Data provided section start

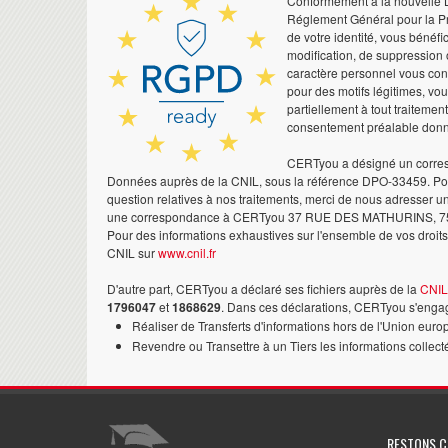
Conformément à la nouvelle Lo
Réglement Général pour la Pr
de votre identité, vous bénéfic
modification, de suppression 
caractère personnel vous co
pour des motifs légitimes, vo
partiellement à tout traitemen
consentement préalable don
CERTyou a désigné un corres
Données auprès de la CNIL, sous la référence DPO-33459. Pour
question relatives à nos traitements, merci de nous adresser u
une correspondance à CERTyou 37 RUE DES MATHURINS, 7
Pour des informations exhaustives sur l'ensemble de vos droits,
CNIL sur
www.cnil.fr
D'autre part, CERTyou a déclaré ses fichiers auprès de la
CNIL
1796047
et
1868629
. Dans ces déclarations, CERTyou s'engag
Réaliser de Transferts d'informations hors de l'Union euro
Revendre ou Transettre à un Tiers les informations collect
RESTONS 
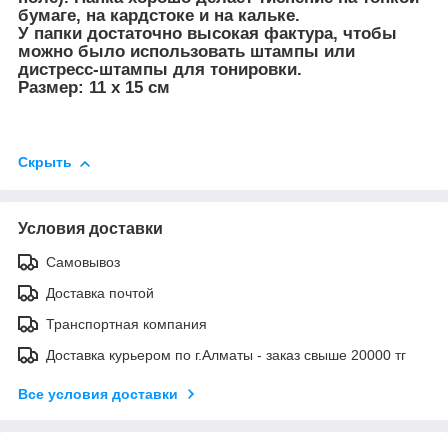
бумаге, на кардстоке и на кальке.
У папки достаточно высокая фактура, чтобы
можно было использовать штампы или
дистресс-штампы для тонировки.
Размер: 11 х 15 см
Скрыть
Условия доставки
Самовывоз
Доставка почтой
Транспортная компания
Доставка курьером по г.Алматы - заказ свыше 20000 тг
Все условия доставки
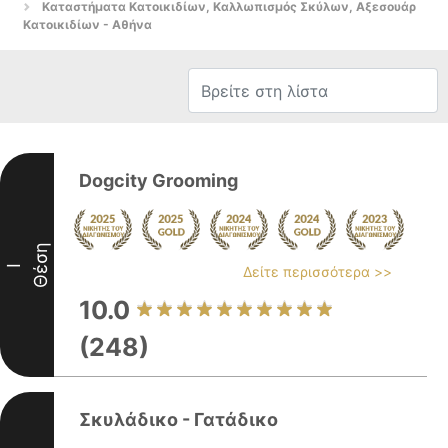
Καταστήματα Κατοικιδίων, Καλλωπισμός Σκύλων, Αξεσουάρ
Κατοικιδίων - Αθήνα
Dogcity Grooming
Θέση
I
Δείτε περισσότερα >>
10.0
(248)
Σκυλάδικο - Γατάδικο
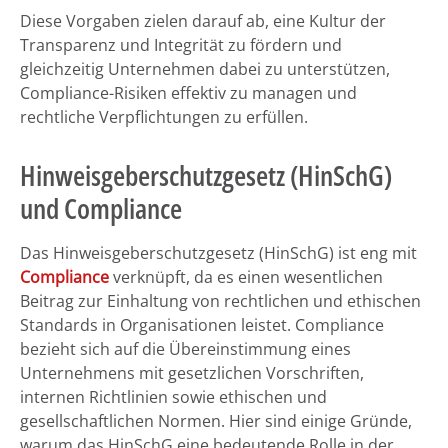
Diese Vorgaben zielen darauf ab, eine Kultur der
Transparenz und Integrität zu fördern und
gleichzeitig Unternehmen dabei zu unterstützen,
Compliance-Risiken effektiv zu managen und
rechtliche Verpflichtungen zu erfüllen.
Hinweisgeberschutzgesetz (HinSchG)
und Compliance
Das Hinweisgeberschutzgesetz (HinSchG) ist eng mit
Compliance
verknüpft, da es einen wesentlichen
Beitrag zur Einhaltung von rechtlichen und ethischen
Standards in Organisationen leistet. Compliance
bezieht sich auf die Übereinstimmung eines
Unternehmens mit gesetzlichen Vorschriften,
internen Richtlinien sowie ethischen und
gesellschaftlichen Normen. Hier sind einige Gründe,
warum das HinSchG eine bedeutende Rolle in der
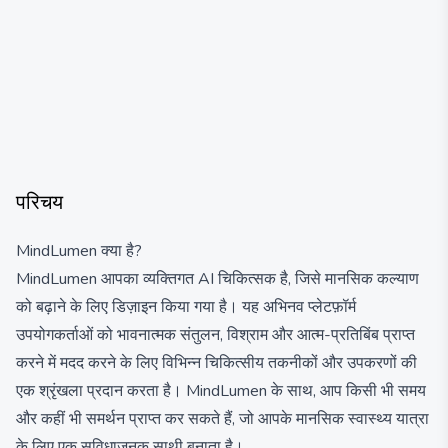
परिचय
MindLumen क्या है?
MindLumen आपका व्यक्तिगत AI चिकित्सक है, जिसे मानसिक कल्याण
को बढ़ाने के लिए डिज़ाइन किया गया है। यह अभिनव प्लेटफ़ॉर्म
उपयोगकर्ताओं को भावनात्मक संतुलन, विश्राम और आत्म-प्रतिबिंब प्राप्त
करने में मदद करने के लिए विभिन्न चिकित्सीय तकनीकों और उपकरणों की
एक श्रृंखला प्रदान करता है। MindLumen के साथ, आप किसी भी समय
और कहीं भी समर्थन प्राप्त कर सकते हैं, जो आपके मानसिक स्वास्थ्य यात्रा
के लिए एक सुविधाजनक साथी बनाता है।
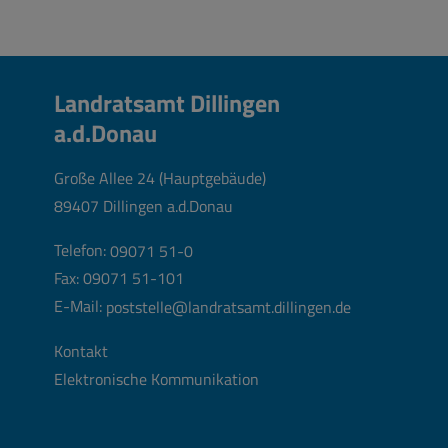
Landratsamt Dillingen
a.d.Donau
Große Allee 24 (Hauptgebäude)
89407 Dillingen a.d.Donau
Telefon:
09071 51-0
Fax: 09071 51-101
E-Mail:
poststelle@landratsamt.dillingen.de
Kontakt
Elektronische Kommunikation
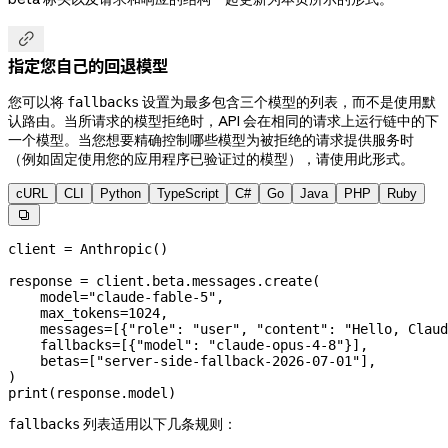

指定您自己的回退模型
您可以将
设置为最多包含三个模型的列表，而不是使用默
fallbacks
认路由。当所请求的模型拒绝时，API 会在相同的请求上运行链中的下
一个模型。当您想要精确控制哪些模型为被拒绝的请求提供服务时
（例如固定使用您的应用程序已验证过的模型），请使用此形式。
cURL
CLI
Python
TypeScript
C#
Go
Java
PHP
Ruby

client 
=
 Anthropic()
response 
=
 client.beta.messages.create(
    model
=
"claude-fable-5"
,
    max_tokens
=
1024
,
    messages
=
[{
"role"
: 
"user"
, 
"content"
: 
"Hello, Claud
    fallbacks
=
[{
"model"
: 
"claude-opus-4-8"
}],
    betas
=
[
"server-side-fallback-2026-07-01"
],
)
print
(response.model)
列表适用以下几条规则：
fallbacks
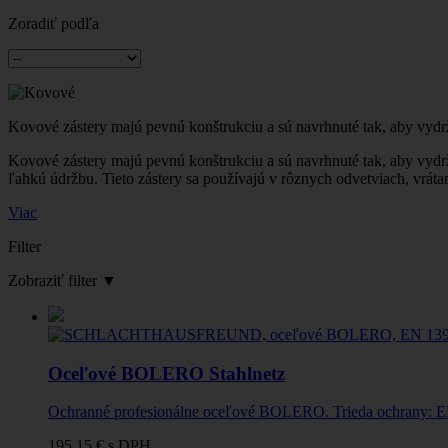
Zoradiť podľa
Kovové zástery majú pevnú konštrukciu a sú navrhnuté tak, aby vydrža
Kovové zástery majú pevnú konštrukciu a sú navrhnuté tak, aby vydrža
ľahkú údržbu.
Tieto zástery sa používajú v rôznych odvetviach, vráta
Viac
Filter
Zobraziť filter
▼
Oceľové BOLERO Stahlnetz
Ochranné profesionálne oceľové BOLERO. Trieda ochrany: E
195,15 €
s DPH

Data provided section end

_Task objective:_
Go through the material and say how many lines include "auprès". The number alone will do.

_Task solution:_
2